ESG covers three areas: Environmental (e.g. emissions, energy, waste, water), Social (working conditions, health and safety, human rights in the value chain) and Governance (oversight, ethics, anti-corruption, supplier control).

In international transactions, we most often notice problems in the area of corporate governance of our clients. If there is a lack of procedures, assignment of responsibility and consistent documentation, even good environmental initiatives can be challenged as unverifiable. That is why putting governance and processes in order within a company is often the quickest way to improve a company's credibility before an investor. After all, as the saying goes: a company is worth as much as its procedures are worth. And there is something in that.

CSRD and ESRS after the stop-the-clock directive

The CSRD introduces mandatory ESG reporting according to ESRS standards, but companies do not have to do this immediately - the obligations are being introduced gradually.

The largest companies, i.e. so-called public interest entities (e.g. listed companies, banks or insurance companies) that have more than 500 employees and meet certain financial criteria - have already started to report ESG-first for 2024 (reports appear in 2025). For other companies, the deadlines have been postponed by two years under the so-called „stop-the-clock” directive 2025/794:

  • large companies (meeting at least two of the three criteria: having more than 250 employees, net revenues of more than EUR 50 million or having a balance sheet total of more than EUR 25 million) .will only report for 2027,
  • and small and medium-sized listed companies for 2028.

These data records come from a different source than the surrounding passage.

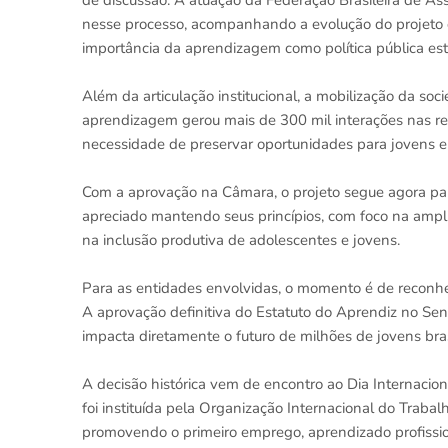
de discussão. A atuação da Federação Brasileira de As
nesse processo, acompanhando a evolução do projeto d
importância da aprendizagem como política pública est
Além da articulação institucional, a mobilização da s
aprendizagem gerou mais de 300 mil interações nas red
necessidade de preservar oportunidades para jovens e
Com a aprovação na Câmara, o projeto segue agora para
apreciado mantendo seus princípios, com foco na ampli
na inclusão produtiva de adolescentes e jovens.
Para as entidades envolvidas, o momento é de reconh
A aprovação definitiva do Estatuto do Aprendiz no Sen
impacta diretamente o futuro de milhões de jovens bras
A decisão histórica vem de encontro ao Dia Internaci
foi instituída pela Organização Internacional do Traba
promovendo o primeiro emprego, aprendizado profissio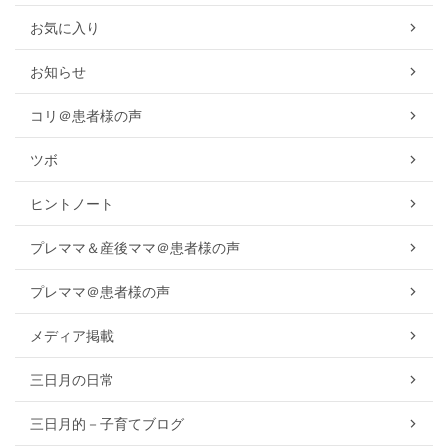
お気に入り
お知らせ
コリ＠患者様の声
ツボ
ヒントノート
プレママ＆産後ママ＠患者様の声
プレママ＠患者様の声
メディア掲載
三日月の日常
三日月的－子育てブログ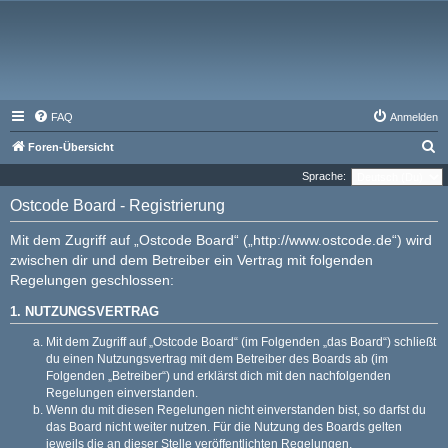
FAQ
Anmelden
S
Foren-Übersicht
u
Sprache:
c
Ostcode Board - Registrierung
h
Mit dem Zugriff auf „Ostcode Board“ („http://www.ostcode.de“) wird
e
zwischen dir und dem Betreiber ein Vertrag mit folgenden
Regelungen geschlossen:
1. NUTZUNGSVERTRAG
Mit dem Zugriff auf „Ostcode Board“ (im Folgenden „das Board“) schließt
du einen Nutzungsvertrag mit dem Betreiber des Boards ab (im
Folgenden „Betreiber“) und erklärst dich mit den nachfolgenden
Regelungen einverstanden.
Wenn du mit diesen Regelungen nicht einverstanden bist, so darfst du
das Board nicht weiter nutzen. Für die Nutzung des Boards gelten
jeweils die an dieser Stelle veröffentlichten Regelungen.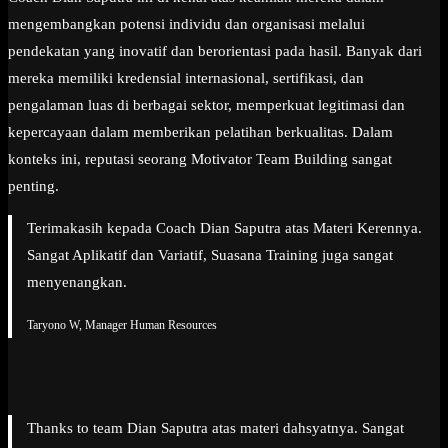
mengembangkan potensi individu dan organisasi melalui
pendekatan yang inovatif dan berorientasi pada hasil. Banyak dari
mereka memiliki kredensial internasional, sertifikasi, dan
pengalaman luas di berbagai sektor, memperkuat legitimasi dan
kepercayaan dalam memberikan pelatihan berkualitas. Dalam
konteks ini, reputasi seorang Motivator Team Building sangat
penting.
Terimakasih kepada Coach Dian Saputra atas Materi Kerennya.
Sangat Aplikatif dan Variatif, Suasana Training juga sangat
menyenangkan.
Taryono W, Manager Human Resources
Thanks to team Dian Saputra atas materi dahsyatnya. Sangat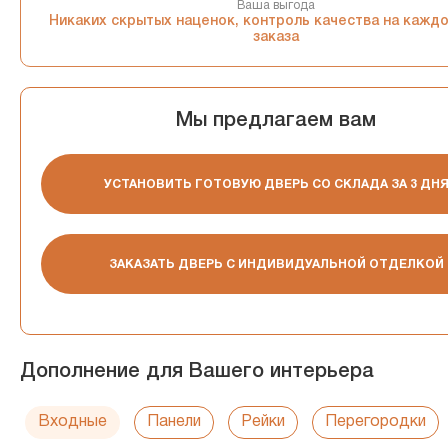
Ваша выгода
Никаких скрытых наценок, контроль качества на кажд
заказа
Мы предлагаем вам
УСТАНОВИТЬ ГОТОВУЮ ДВЕРЬ СО СКЛАДА ЗА 3 ДН
ЗАКАЗАТЬ ДВЕРЬ С ИНДИВИДУАЛЬНОЙ ОТДЕЛКОЙ
Дополнение для Вашего интерьера
Входные
Панели
Рейки
Перегородки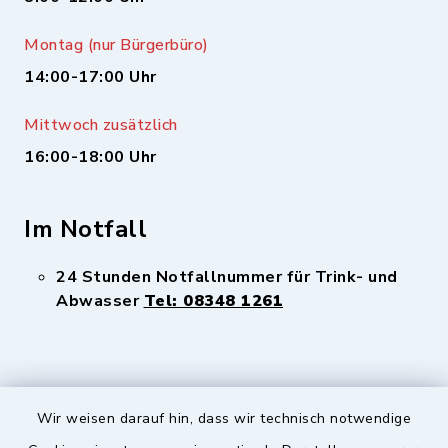
Montag (nur Bürgerbüro)
14:00-17:00 Uhr
Mittwoch zusätzlich
16:00-18:00 Uhr
Im Notfall
24 Stunden Notfallnummer für Trink- und
Abwasser
Tel: 08348 1261
Wir weisen darauf hin, dass wir technisch notwendige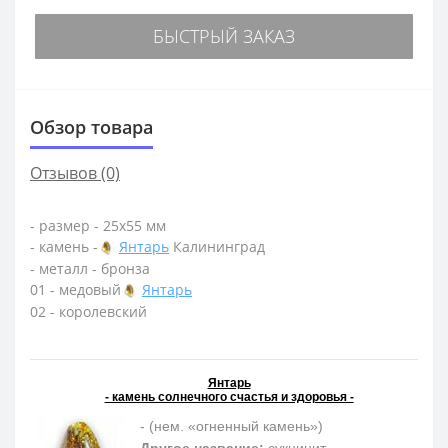
БЫСТРЫЙ ЗАКАЗ
Обзор товара
Отзывов (0)
- размер - 25х55 мм
- камень -
Янтарь
Калининград
- металл - бронза
01 - медовый
Янтарь
02 - королевский
Янтарь
- камень солнечного счастья и здоровья -
- (нем. «огненный камень»)
Другое название:
сукцинит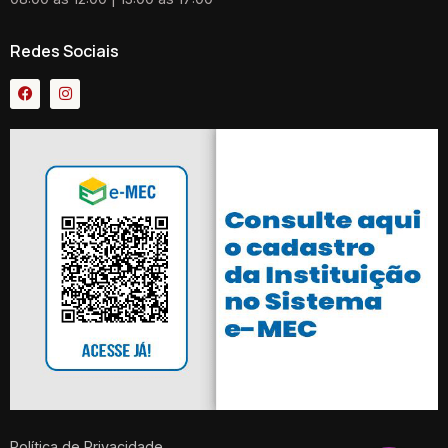
Redes Sociais
Política de Privacidade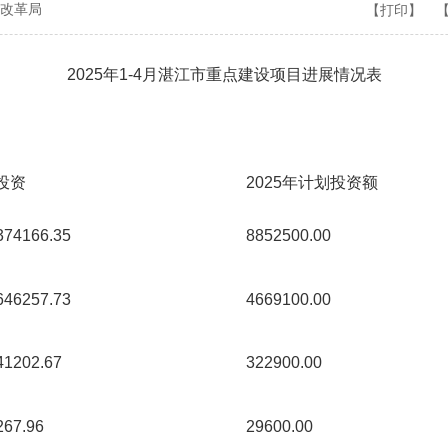
改革局
【打印】
2025年1-4月湛江市重点建设项目进展情况表
投资
2025年计划投资额
374166.35 
8852500.00 
646257.73 
4669100.00 
41202.67 
322900.00 
267.96 
29600.00 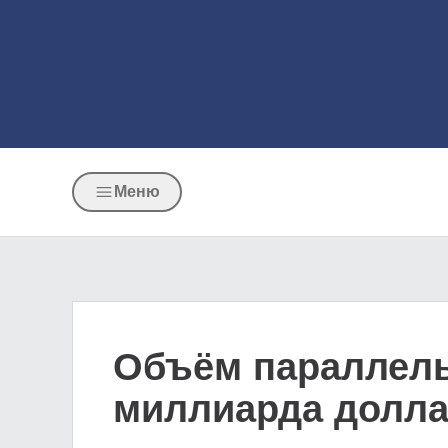
Меню
Объём параллельн
миллиарда долл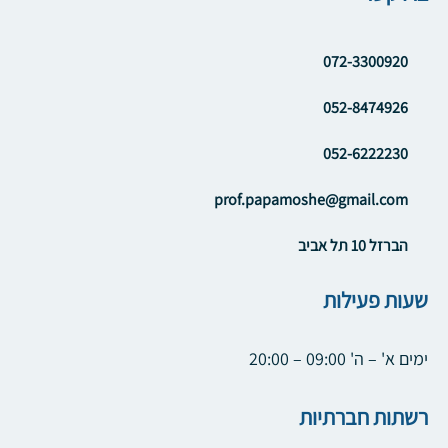
072-3300920
052-8474926
052-6222230
prof.papamoshe@gmail.com
הברזל 10 תל אביב
שעות פעילות
ימים א' – ה' 09:00 – 20:00
רשתות חברתיות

In practice, this means that it is worth building procedures and reporting systems now that can be easily adapted to future changes. Reporting follows the European ESRS standards adopted by the European Commission. Of key importance here are ESRS 1 and ESRS 2 as general standards, with ESRS 2 setting out the basic information that a company must disclose regardless of which ESG areas are most relevant to it. ESRS 1 sets out the so-called general principles for preparing the report - explaining how to identify the relevant ESG areas, what data to collect and how to present them so that the report is consistent and comparable. ESRS 2, on the other hand, is more practical and identifies the specific information a company needs to disclose, including on the business model, governance, ESG policies, risks and targets and indicators. Importantly, some of the disclosures under ESRS 2 are mandatory regardless of which ESG areas are most important to the company.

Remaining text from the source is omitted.